DEPOKPOS – Tol Bayung Lencir-Pijoan yang menghubungkan Kabupaten Musi Banyuasin, Sumatera Selatan dan Kabupaten Muaro Jambi, Jambi menjadi salah satu proyek strategis nasional yang diharapkan meningkatkan daya saing daerah melalui perbaikan infrastruktur logistik Trans Sumatera serta meningkatkan perekonomian daerah.
Tol Trans Sumatera yang diresmikan oleh Joko Widodo pada bulan Oktober 2024 dengan Panjang 57 KM ini membawa dampak signifikan, khususnya di Provinsi Jambi dan Sumatera Selatan. Apa saja dampak tersebut?
Pangkas Waktu Tempuh & Biaya Logistik
Tol ini memangkas waktu perjalanan secara signifikan dari Jambi menuju Palembang, dari sebelumnya lebih dari 3 jam menjadi sekitar 1 jam. Ini meningkatkan efisiensi distribusi barang, logistik hasil pertanian, dan sumber daya alam, sehingga menurunkan biaya operasional.
Peningkatan Harga Tanah dan Investasi
Keberadaan pintu gerbang tol, seperti di Sebapo dan Pijoan (Muaro Jambi), memicu kenaikan harga lahan di sekitarnya.
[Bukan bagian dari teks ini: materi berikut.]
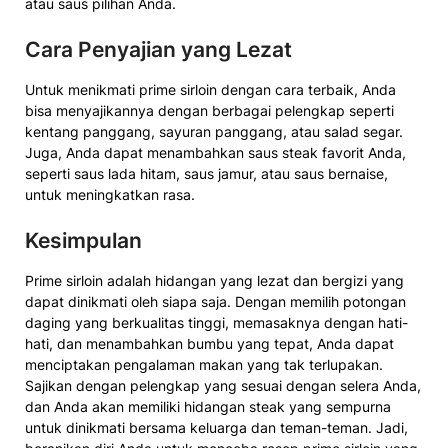
atau saus pilihan Anda.
Cara Penyajian yang Lezat
Untuk menikmati prime sirloin dengan cara terbaik, Anda
bisa menyajikannya dengan berbagai pelengkap seperti
kentang panggang, sayuran panggang, atau salad segar.
Juga, Anda dapat menambahkan saus steak favorit Anda,
seperti saus lada hitam, saus jamur, atau saus bernaise,
untuk meningkatkan rasa.
Kesimpulan
Prime sirloin adalah hidangan yang lezat dan bergizi yang
dapat dinikmati oleh siapa saja. Dengan memilih potongan
daging yang berkualitas tinggi, memasaknya dengan hati-
hati, dan menambahkan bumbu yang tepat, Anda dapat
menciptakan pengalaman makan yang tak terlupakan.
Sajikan dengan pelengkap yang sesuai dengan selera Anda,
dan Anda akan memiliki hidangan steak yang sempurna
untuk dinikmati bersama keluarga dan teman-teman. Jadi,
Wilayah yang dilewati tol kini berpotensi menjadi pusat pertumbuhan ekonomi baru, menarik investor untuk mengembangkan kawasan industri, komersial, dan perumahan.
Menggeliatnya UMKM dan Ekonomi Lokal
Aksesibilitas yang lebih baik meningkatkan pergerakan orang dan barang, yang berdampak positif pada peningkatan omzet Usaha Mikro Kecil dan Menengah (UMKM) baik di rest area dalam tol maupun di sekitar area luar ruas tol.
Dukungan Ketahanan Pangan
Tol ini berperan sebagai jembatan penting dalam distribusi pangan, yang menghubungkan daerah penghasil pertanian di Jambi dan Sumatera Selatan dengan pasar yang lebih luas dengan lebih cepat, menjaga harga pangan tetap stabil.
Terbukanya Lapangan Kerja
Proyek konstruksi dan pengoperasian jalan tol menciptakan lapangan kerja baru, baik selama tahap pengerjaan maupun setelah operasional (petugas tol, keamanan, kebersihan, dan staff rest area).
Sampai saat ini belum ada penetapan tarif resmi untuk Tol Bayung Lencir-Pijoan sehingga ruas tol ini masih dapat diakses secara gratis sampai diterbitkannya SK Menteri PUPR mengenai tarif tol tersebut. Meskipun gratis, pengguna tol tetap diharuskan memiliki kartu e-toll untuk mengakses ruas tol ini.
Meskipun kondisi jalan ruas tol ini belum sepenuhnya mulus karena proses pembangunan masih berlangsung, ruas tol ini sangat membantu dari segi waktu dan keselamatan bagi para pengendara dari Bayung Lencir menuju Pijoan maupun sebaliknya sebab sebelum adanya ruas tol ini pengendara harus menempuh Jl. Lintas Sumatra dengan medan yang berkelok-kelok dan didominasi perkebunan sawit yang jauh dari pemukiman.
Dengan demikan diharapkan ruas tol ini dapat meningkatkan konektivitas antar-daerah di Sumatera, mempercepat waktu tempuh, serta menjadi penggerak utama pertumbuhan ekonomi Jambi dan Sumatera Selatan.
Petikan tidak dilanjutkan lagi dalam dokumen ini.